--- Material supplied Enclosed Below ---

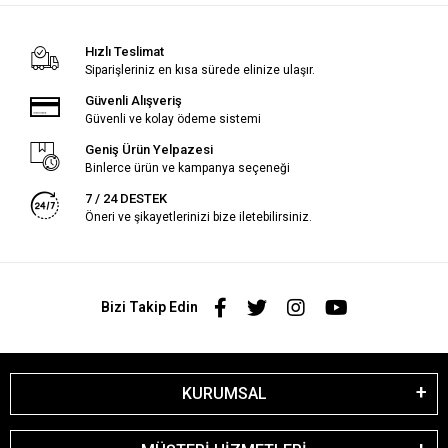
Hızlı Teslimat
Siparişleriniz en kısa sürede elinize ulaşır.
Güvenli Alışveriş
Güvenli ve kolay ödeme sistemi
Geniş Ürün Yelpazesi
Binlerce ürün ve kampanya seçeneği
7 / 24 DESTEK
Öneri ve şikayetlerinizi bize iletebilirsiniz.
Bizi Takip Edin
KURUMSAL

--- End of Enclosed Material supplied ---

▸ **Problem to solve**:
Which lines of the listing contain the string "Güvenli"? Copy every one of them.

▸ **Your solution**:
Güvenli Alışveriş
Güvenli ve kolay ödeme sistemi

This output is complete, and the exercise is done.